Israeli PM Netanyahu says the incident is an attempt by Iran to broaden its regional influence [GALLO/GETTY]

Iranian media has reported that two Iranian warships were in the Mediterranean, in the first such passage since Iran's 1979 Islamic revolution and on their way to a Syrian port.

However, a senior Suez Canal official denied the report on Sunday, saying that the warships had yet to reach Egypt's waterway to cross into the Mediterranean.

"No Iranian ships have passed.

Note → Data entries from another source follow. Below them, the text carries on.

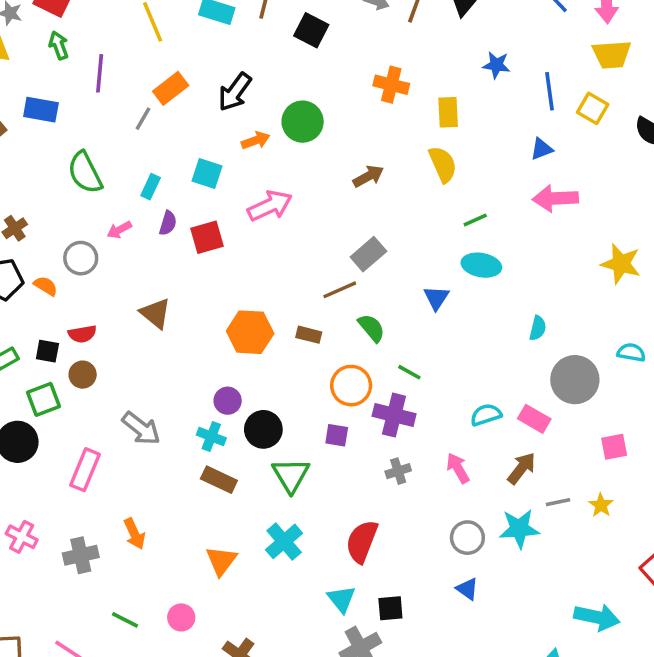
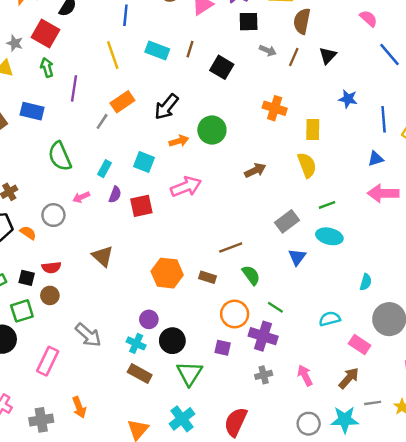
gray rectangle: (368, 254) -> (287, 221), moved
cyan semicircle: (486, 415) -> (330, 319), moved

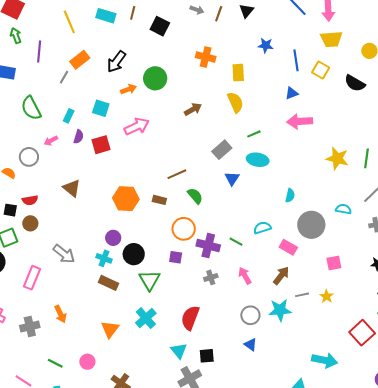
green line: (275, 307) -> (236, 242), moved

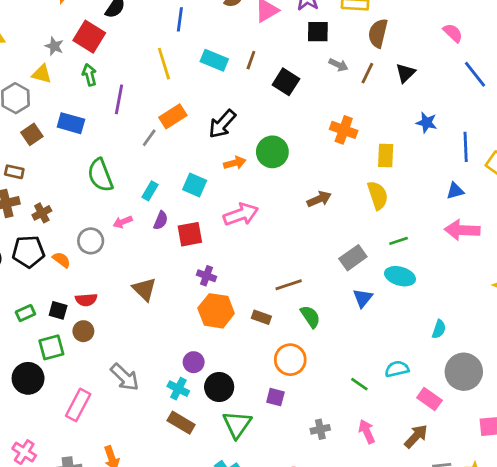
purple cross: (208, 246) -> (207, 276), moved, size x0.6

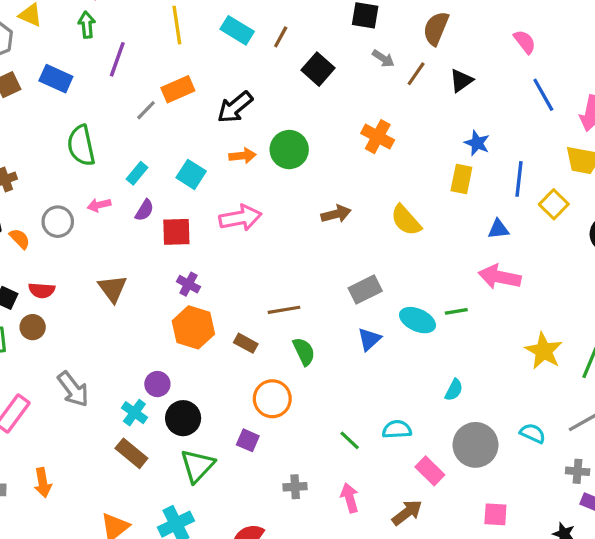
yellow rectangle: (386, 156) -> (461, 179), moved
yellow semicircle: (378, 195) -> (406, 220), turned 148
green line: (399, 241) -> (456, 311), moved

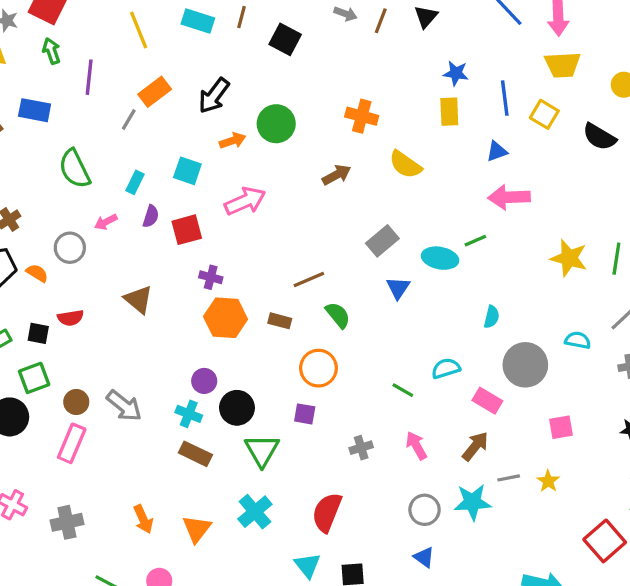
orange cross: (378, 137) -> (362, 116), moved
brown circle: (33, 327) -> (76, 402), moved
orange arrow: (43, 483) -> (143, 519), moved

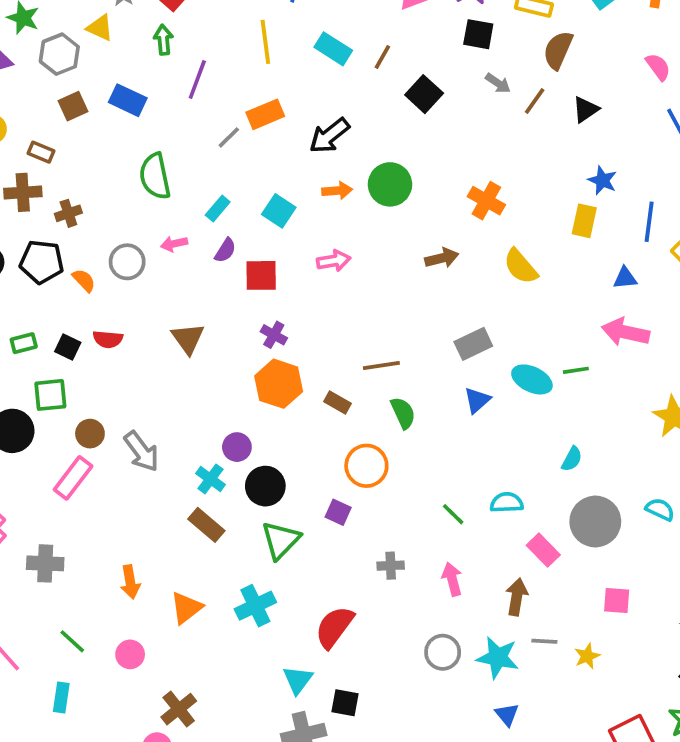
pink arrow: (245, 201) -> (334, 261), size x0.7
brown arrow: (475, 446) -> (517, 597), turned -44
blue triangle: (424, 557) -> (507, 715), moved

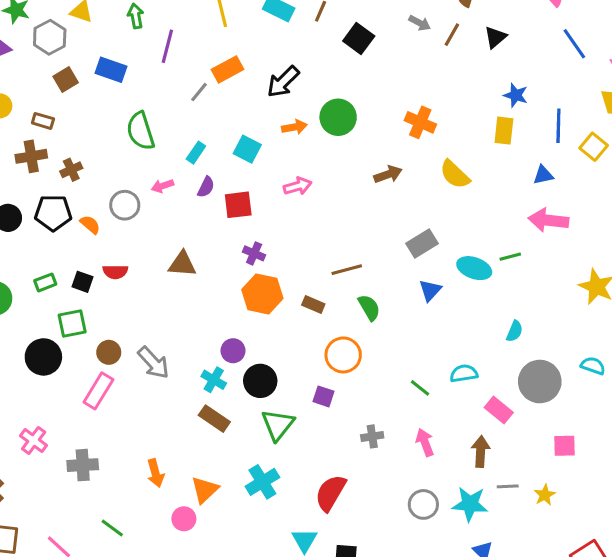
brown triangle: (188, 338) -> (182, 264), turned -44
pink circle: (130, 654) -> (184, 519), moved

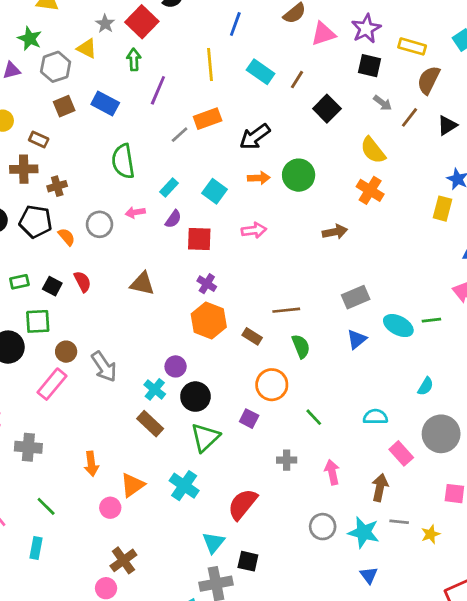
yellow semicircle: (455, 174) -> (373, 150), moved
red semicircle: (115, 272) -> (82, 282), turned -125
green line: (420, 388) -> (314, 417), moved
cyan cross: (262, 482) -> (184, 486), turned -32

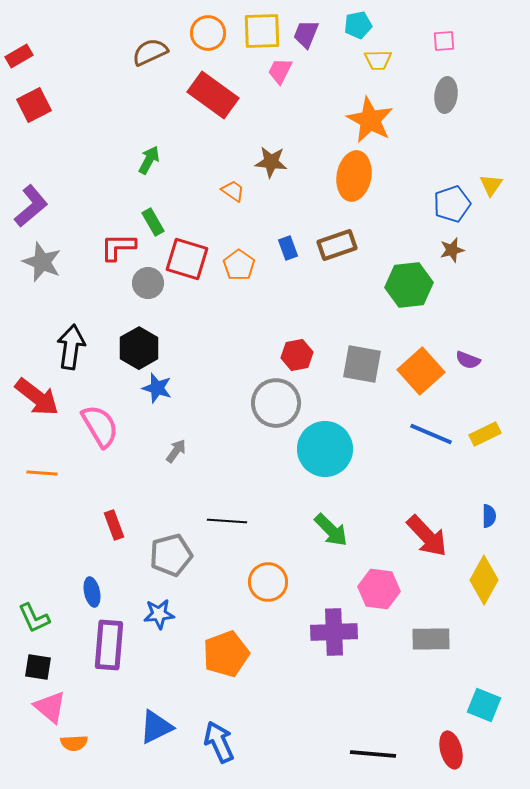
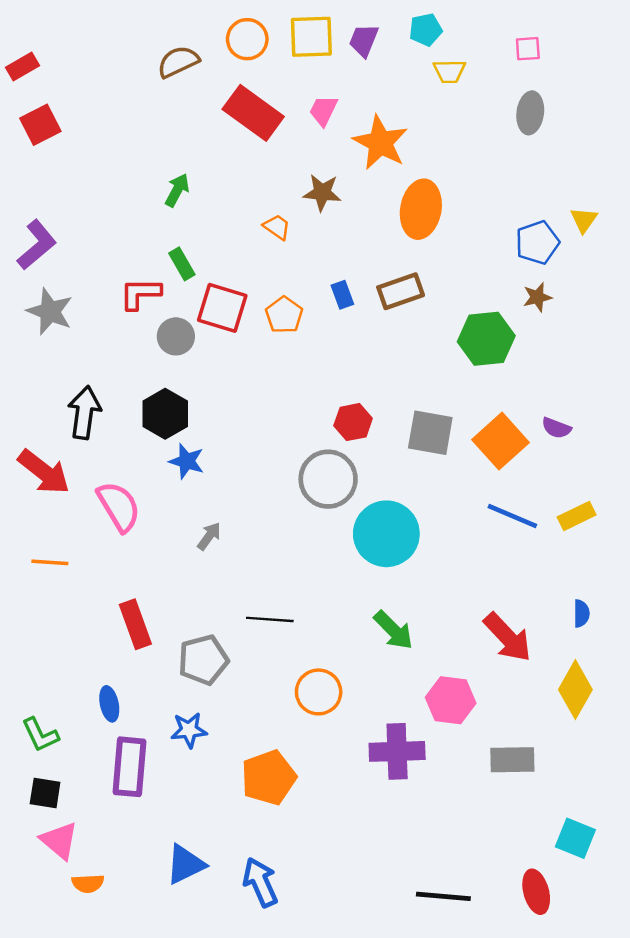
pink trapezoid: (280, 71) -> (323, 110), moved
orange star: (370, 120) -> (380, 143), moved
red rectangle: (114, 525) -> (135, 624), size x1.4

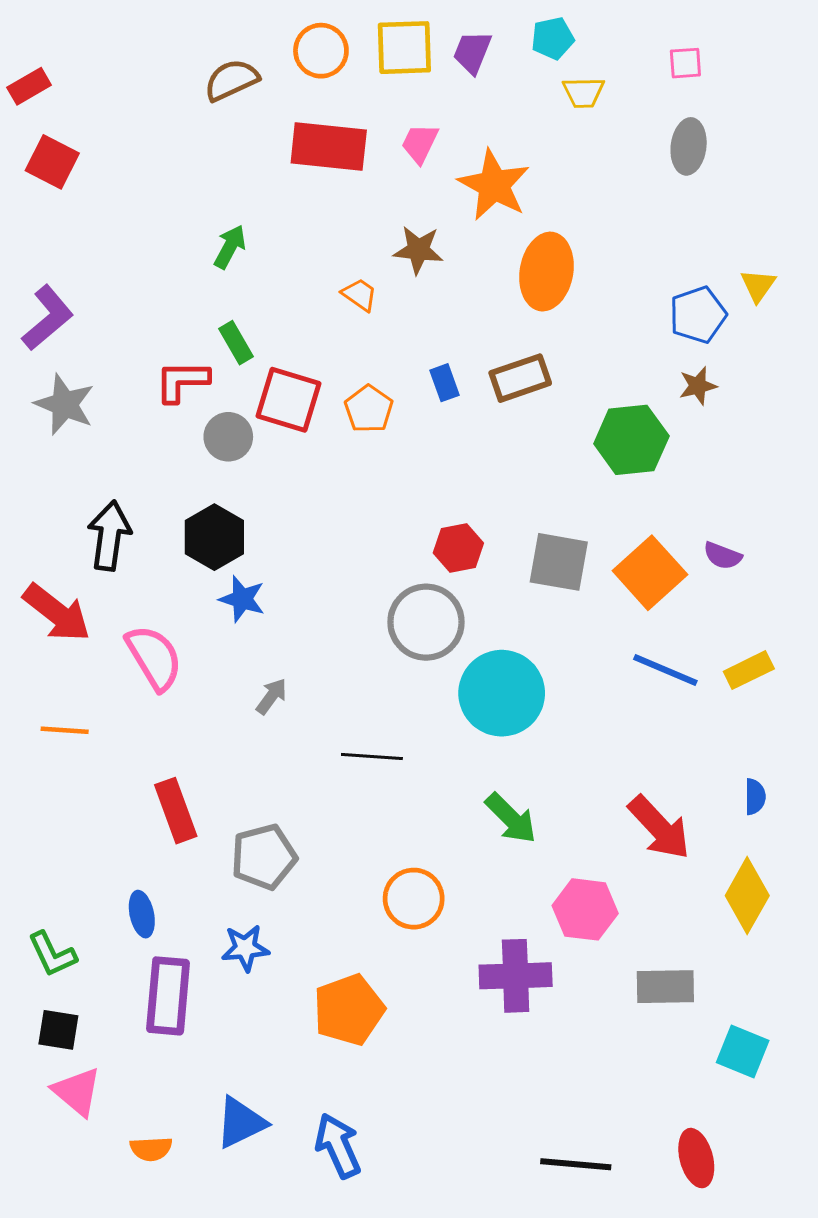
red rectangle: (253, 113) -> (329, 146), turned -30
red square: (40, 125) -> (52, 162), turned -36
black line: (270, 619) -> (372, 756), moved
cyan square: (575, 838) -> (743, 1051), moved
orange semicircle: (88, 883) -> (151, 1149), moved

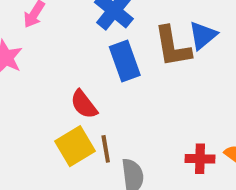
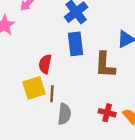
brown L-shape: (173, 47) -> (105, 65), moved
red semicircle: (84, 104) -> (45, 64), turned 36

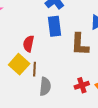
yellow square: (34, 88) -> (19, 64), turned -30
red cross: (107, 113) -> (82, 85), turned -32

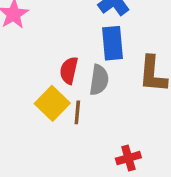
red cross: (82, 85) -> (128, 158), moved
gray semicircle: (45, 86) -> (99, 80), moved

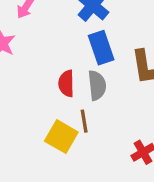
yellow square: (52, 103) -> (61, 137), moved

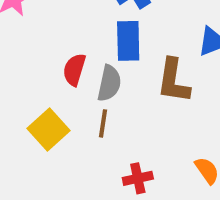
brown line: (84, 121) -> (103, 123), moved

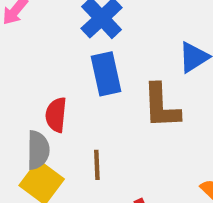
gray semicircle: (109, 83) -> (38, 150), moved

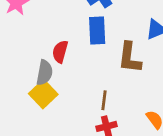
brown line: (97, 165) -> (104, 100), moved

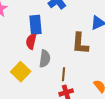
blue rectangle: (97, 31) -> (35, 25), moved
gray semicircle: (44, 73) -> (45, 59), moved

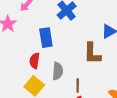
red semicircle: (31, 41) -> (35, 61), moved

Not today, not yesterday, not the day before," Ahmed al-Manakhly, the head of the canal's operations room, told AFP news agency.

Manakhly did not say when the Iranian ships were scheduled to arrive but canal officials have privately said they were expected early on Monday.

In the wake of president Hosni Mubarak's overthrow on February 11, Egypt gave permission on Friday for the warships to transit the canal into the Mediterranean, in what Israel has described as a "provocation".

Binyamin Netanyahu, Israeli prime minister, says the move was an attempt by Iran to broaden its regional influence.

"We can see what an unstable region we live in, an area in which Iran is trying to take advantage of the situation that has arisen and broaden its influence by transferring two warships via the Suez Canal," he said in public remarks to his cabinet.

Netanyahu said Israel would need to boost defence spending as a result of Tehran's move and recent regional upheaval.

Iran's official Fars new agency, quoting senior naval commanders, has identified the ships as Kharg, a 33,000-tonne refuelling and support vessel  and Alvand, a 1,500-tonne light patrol frigate.

The Kharg has a crew of 250 and can carry up to three helicopters while the Alvand is armed with torpedos and anti-ship missiles.

However, Egypt's MENA news agency reported that the request for the ships to pass through the Suez Canal said they were not carrying weapons or nuclear and chemical materials.